I mean, you can do it easily if you don't need general position- but he seems to use g.p. in his definition of convex "since every lattice line contains at most 2 vertices of P...". –  Tom Boardman Jun 11 '10 at 14:23
    
Oh, in that case I believe he is only considering width in one direction, which shouldn't be of much interest to you, since you are considering points in convex position in a confined area (square).
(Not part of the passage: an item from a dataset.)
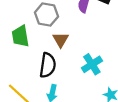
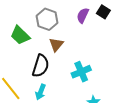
green trapezoid: (20, 36) -> (20, 35), turned -45

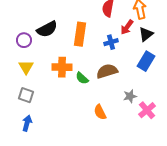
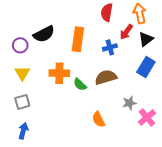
gray square: (26, 95) -> (22, 102), turned -35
I was referring to the section "maximal polytopes in K", being of interest, but I figured the new article I added above is a much better reference. –  Gjergji Zaimi Jun 11 '10 at 14:38
    
+1 I came here to point to Barany's work on exactly this problem (I saw him speak on it at IPAM last fall) but I see you've already done so. –  David Eppstein Jun 11 '10 at 15:42
    
Bah... that last result looks like the business but I can't see it without forking out $30. Damn those journal subscription fees... it really bugs me when I don't get to see the solution- it's like watching half of a movie- +1 though. Ps. I think your index might be upside-down- my bound isn't great- but it's nowhere near as bad as o(n^2) vs o(n^2/3) ! –  Tom Boardman Jun 11 '10 at 18:51

Just thinking about prime denominators: you should be able to take K to be n to the power 2/3, up to some logarithmic stuff. This is just greedily taking a bunch of primes in some interval. There is a little to be gained by using the whole Farey series.

[The condition on the numerators looks slightly troublesome. Just taking the p/q where q is fixed and p coprime to q is going to have the sum of p's around half the sums of q's, on average (or a bit less ...). But this can be worked round: take the "second half" of the p/q with p at least q/2, with the 1 + p/q for the "first half" where p is less than q/2.]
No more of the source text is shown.